According to the Autism Society of America, autism is a complex developmental disability which affects a person’s ability to communicate and interact with others. It is characterized by social-interaction difficulties, communication challenges and a tendency to engage in repetitive behaviors.
In order to help autistic children at Joint Base San Antonio, the special education teachers at Randolph Elementary School have developed a robust program.
“We follow an individual education plan when they arrive,” said Bridget Brennan-Bergmann, Randolph Elementary special education teacher. “It could be providing inclusion support if the student needs a little help in their classroom, working with a special education teacher outside of the classroom or it could be working full-time in a special education classroom if the student needs more structure. Since individuals experience autism differently, these individual education plans have a critical impact on student success.”
The teachers focus on creating schedules with minimal unstructured time, positive behavior support strategies, social skills support, communication interventions and a multi-sensory approach to learning.
The special education teachers at Randolph Elementary also offer families with autistic children help outside of the classroom.
“We also do in-home and community visits where we provide parent and family training and support,” Brennan-Bergmann said. “The in-home and community training takes the burden off the parents, they’re the real troopers. Not only are they military and moving from base to base, they are doing their best to raise a child with autism. These types of training also helps the child create their own independence.”
According to the Autism Society of America, autism typically appears during the first three years of life and currently affects about one percent of the world population and more than 3.5 Americans.
“The universal sign of autism is the puzzle piece because it reflects the mystery and complexity of Autism Spectrum Disorder,” said Christina Petofi-Casal, Randolph Elementary coordinator of special education programs. “Also, since every puzzle piece is different in some way, a puzzle piece accurately represents the diversity of the individuals affected.”
Individuals also experience the symptoms in varying severity.
“The symptoms may result in relatively mild challenges for someone on the high-functioning end of the autism spectrum,” Petofi-Casal said. “On the other hand, other individuals may experience more severe symptoms which may interfere with everyday life.”
According to the Autism Society of America website, some of the signs autistic children may exhibit are a delay in speech, repetitive use of language and/or motor mechanisms, little or no eye contact, lack of spontaneous or make-believe play, lack of interest in peer relationships and persistent fixation on parts of objects.

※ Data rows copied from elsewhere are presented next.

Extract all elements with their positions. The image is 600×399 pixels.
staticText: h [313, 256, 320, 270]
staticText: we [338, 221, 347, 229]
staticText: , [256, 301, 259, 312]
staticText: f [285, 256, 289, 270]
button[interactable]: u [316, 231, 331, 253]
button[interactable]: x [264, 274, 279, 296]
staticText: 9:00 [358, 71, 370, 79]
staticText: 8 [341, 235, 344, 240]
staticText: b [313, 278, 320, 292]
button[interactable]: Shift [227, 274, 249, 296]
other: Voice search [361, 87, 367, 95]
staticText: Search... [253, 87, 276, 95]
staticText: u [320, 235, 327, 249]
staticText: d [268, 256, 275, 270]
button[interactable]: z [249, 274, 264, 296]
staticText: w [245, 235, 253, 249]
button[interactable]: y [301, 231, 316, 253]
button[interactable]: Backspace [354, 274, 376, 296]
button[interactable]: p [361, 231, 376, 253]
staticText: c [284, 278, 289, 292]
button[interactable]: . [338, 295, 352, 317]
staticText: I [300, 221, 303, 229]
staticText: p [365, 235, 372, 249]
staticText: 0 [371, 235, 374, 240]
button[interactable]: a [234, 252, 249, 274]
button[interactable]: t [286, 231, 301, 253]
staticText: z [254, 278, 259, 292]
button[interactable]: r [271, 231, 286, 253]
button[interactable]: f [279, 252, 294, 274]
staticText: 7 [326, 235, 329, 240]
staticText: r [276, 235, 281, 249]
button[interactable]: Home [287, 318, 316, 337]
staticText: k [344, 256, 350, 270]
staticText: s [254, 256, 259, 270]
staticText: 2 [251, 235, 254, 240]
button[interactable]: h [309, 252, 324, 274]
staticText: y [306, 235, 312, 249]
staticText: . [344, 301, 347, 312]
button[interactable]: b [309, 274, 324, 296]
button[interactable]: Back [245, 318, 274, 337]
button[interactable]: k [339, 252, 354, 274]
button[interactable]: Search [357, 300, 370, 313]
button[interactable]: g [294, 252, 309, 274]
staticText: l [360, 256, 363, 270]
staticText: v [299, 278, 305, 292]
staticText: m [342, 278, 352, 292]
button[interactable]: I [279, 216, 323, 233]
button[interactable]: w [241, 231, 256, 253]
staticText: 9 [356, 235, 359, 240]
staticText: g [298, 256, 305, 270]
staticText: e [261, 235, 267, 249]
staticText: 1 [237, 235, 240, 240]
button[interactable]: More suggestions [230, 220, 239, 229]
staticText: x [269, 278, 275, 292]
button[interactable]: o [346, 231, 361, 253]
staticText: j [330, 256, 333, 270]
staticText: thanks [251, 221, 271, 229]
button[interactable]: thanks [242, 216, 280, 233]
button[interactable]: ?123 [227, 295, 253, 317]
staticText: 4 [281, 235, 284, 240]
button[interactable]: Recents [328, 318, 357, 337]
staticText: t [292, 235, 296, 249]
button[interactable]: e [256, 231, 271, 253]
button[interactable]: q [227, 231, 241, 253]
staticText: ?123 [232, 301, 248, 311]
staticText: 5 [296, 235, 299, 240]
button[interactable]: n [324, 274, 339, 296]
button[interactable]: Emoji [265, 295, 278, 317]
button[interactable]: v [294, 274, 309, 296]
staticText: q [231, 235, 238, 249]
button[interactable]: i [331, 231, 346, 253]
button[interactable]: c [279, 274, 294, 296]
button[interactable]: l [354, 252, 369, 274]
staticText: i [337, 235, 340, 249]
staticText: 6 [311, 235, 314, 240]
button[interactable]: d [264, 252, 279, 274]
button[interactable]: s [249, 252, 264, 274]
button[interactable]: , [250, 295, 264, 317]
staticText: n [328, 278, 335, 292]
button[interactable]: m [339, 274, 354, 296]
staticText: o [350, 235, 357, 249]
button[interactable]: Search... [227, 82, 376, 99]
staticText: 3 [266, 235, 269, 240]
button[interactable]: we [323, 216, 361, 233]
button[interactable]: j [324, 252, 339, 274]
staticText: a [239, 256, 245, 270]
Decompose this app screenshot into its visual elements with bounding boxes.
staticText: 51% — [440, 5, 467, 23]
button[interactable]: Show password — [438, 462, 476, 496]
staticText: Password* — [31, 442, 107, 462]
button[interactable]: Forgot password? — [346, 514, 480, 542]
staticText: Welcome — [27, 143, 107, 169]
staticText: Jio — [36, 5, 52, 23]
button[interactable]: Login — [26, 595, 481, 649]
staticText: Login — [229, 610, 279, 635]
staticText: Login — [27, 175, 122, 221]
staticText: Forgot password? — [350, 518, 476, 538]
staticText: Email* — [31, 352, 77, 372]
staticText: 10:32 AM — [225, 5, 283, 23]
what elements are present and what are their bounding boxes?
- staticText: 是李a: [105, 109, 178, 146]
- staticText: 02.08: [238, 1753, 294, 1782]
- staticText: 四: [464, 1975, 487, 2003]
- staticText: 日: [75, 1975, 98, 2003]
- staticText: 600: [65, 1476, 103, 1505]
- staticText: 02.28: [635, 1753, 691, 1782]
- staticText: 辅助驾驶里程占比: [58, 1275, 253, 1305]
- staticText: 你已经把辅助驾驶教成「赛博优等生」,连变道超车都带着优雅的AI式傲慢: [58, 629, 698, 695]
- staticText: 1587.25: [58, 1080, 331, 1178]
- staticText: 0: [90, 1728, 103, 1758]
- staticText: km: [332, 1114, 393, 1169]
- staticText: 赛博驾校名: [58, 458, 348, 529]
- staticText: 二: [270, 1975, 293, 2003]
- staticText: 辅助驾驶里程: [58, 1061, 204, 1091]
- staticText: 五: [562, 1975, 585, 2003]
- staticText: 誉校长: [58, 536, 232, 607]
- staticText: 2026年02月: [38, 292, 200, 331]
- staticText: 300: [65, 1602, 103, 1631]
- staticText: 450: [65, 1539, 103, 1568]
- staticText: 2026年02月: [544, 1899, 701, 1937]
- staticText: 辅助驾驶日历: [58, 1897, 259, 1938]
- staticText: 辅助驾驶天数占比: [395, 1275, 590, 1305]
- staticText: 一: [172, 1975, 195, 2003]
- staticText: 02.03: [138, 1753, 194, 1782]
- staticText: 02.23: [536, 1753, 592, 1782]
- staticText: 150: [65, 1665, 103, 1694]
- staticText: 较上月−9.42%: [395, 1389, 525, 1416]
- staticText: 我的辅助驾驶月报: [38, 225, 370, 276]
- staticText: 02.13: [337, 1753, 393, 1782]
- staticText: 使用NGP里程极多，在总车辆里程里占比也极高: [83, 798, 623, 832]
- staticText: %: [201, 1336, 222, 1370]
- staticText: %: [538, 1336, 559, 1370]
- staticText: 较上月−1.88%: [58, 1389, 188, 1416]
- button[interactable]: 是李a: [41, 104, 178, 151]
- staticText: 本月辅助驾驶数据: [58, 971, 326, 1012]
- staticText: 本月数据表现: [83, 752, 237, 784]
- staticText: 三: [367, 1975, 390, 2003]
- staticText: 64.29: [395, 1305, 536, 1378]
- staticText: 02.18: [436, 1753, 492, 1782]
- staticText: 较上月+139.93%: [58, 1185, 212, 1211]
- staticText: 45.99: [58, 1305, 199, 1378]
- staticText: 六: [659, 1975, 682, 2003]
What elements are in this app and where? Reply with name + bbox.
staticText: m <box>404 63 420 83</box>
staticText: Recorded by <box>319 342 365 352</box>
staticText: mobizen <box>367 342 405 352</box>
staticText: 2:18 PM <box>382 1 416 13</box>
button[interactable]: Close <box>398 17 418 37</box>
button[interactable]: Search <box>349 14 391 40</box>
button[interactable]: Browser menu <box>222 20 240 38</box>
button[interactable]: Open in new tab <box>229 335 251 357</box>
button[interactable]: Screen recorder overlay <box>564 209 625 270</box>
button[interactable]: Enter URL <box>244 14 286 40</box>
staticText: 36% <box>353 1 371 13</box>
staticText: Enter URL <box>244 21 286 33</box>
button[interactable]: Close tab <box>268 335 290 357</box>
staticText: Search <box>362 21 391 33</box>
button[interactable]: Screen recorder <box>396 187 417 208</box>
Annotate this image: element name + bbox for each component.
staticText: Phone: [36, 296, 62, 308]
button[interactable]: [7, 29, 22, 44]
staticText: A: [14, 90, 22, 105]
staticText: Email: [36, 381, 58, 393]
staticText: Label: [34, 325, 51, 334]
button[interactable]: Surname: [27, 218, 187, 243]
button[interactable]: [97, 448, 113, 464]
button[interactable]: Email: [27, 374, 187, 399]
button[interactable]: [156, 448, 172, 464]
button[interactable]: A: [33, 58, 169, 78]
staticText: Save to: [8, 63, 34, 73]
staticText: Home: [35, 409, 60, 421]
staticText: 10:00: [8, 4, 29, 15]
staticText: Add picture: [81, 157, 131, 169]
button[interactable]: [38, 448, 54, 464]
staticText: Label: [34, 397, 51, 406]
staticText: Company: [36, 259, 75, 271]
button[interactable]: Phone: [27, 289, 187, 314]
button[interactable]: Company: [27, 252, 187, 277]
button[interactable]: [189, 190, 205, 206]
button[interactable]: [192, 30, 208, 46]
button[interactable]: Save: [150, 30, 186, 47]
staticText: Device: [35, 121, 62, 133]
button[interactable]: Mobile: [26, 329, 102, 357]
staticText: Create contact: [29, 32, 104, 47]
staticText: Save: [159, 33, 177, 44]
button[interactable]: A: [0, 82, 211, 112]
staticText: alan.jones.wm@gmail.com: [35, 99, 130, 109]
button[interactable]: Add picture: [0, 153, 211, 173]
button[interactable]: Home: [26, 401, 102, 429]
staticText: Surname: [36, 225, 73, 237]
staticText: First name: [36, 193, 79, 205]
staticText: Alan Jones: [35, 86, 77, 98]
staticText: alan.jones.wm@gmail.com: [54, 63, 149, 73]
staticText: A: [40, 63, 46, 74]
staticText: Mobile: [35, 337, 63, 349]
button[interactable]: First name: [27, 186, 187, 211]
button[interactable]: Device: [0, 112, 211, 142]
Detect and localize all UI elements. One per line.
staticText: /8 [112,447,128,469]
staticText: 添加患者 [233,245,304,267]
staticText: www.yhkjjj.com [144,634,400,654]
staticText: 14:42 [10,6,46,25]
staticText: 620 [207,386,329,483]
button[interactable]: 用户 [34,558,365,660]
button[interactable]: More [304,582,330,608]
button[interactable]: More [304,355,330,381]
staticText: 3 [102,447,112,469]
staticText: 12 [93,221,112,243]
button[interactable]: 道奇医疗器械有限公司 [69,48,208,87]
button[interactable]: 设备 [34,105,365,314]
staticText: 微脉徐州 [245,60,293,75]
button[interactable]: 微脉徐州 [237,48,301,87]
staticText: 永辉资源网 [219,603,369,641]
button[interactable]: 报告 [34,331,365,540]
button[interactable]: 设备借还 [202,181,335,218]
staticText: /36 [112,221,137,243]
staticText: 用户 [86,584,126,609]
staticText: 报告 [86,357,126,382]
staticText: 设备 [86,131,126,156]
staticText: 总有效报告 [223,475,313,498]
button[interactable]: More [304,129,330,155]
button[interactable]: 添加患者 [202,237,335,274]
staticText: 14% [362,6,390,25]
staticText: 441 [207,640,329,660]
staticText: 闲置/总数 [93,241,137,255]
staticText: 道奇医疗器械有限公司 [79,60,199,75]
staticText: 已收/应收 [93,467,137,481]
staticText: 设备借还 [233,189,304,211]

The special education teachers at Randolph Elementary have some advice for parents who think their child may be exhibiting signs of autism.
“Talk with your primary care provider,” Brennan-Bergmann said. “Early diagnosis and treatment helps young children with autism develop to their full potential. The primary goal of treatment is to improve the overall ability of the child to function independently in the world.”
One of the goals during Autism Awareness Month is to raise awareness that, while autistic children may interact differently, they should be accepted and included among their non-autistic peers.
“Young children, in particular, need to know it’s not contagious,” Brennan-Bergmann said. “It is also important to understand many families who have a child with autism are still learning how to appropriately respond and help their child in order to best facilitate personal growth.
“Families are often looking for inclusive social outlets for their child with autism as well as social outlets for themselves, as life with an autistic child sometimes limits these opportunities,” Brennan-Bergmann continued. “It’s important to make children with autism and their families feel included as valued members of our communities.”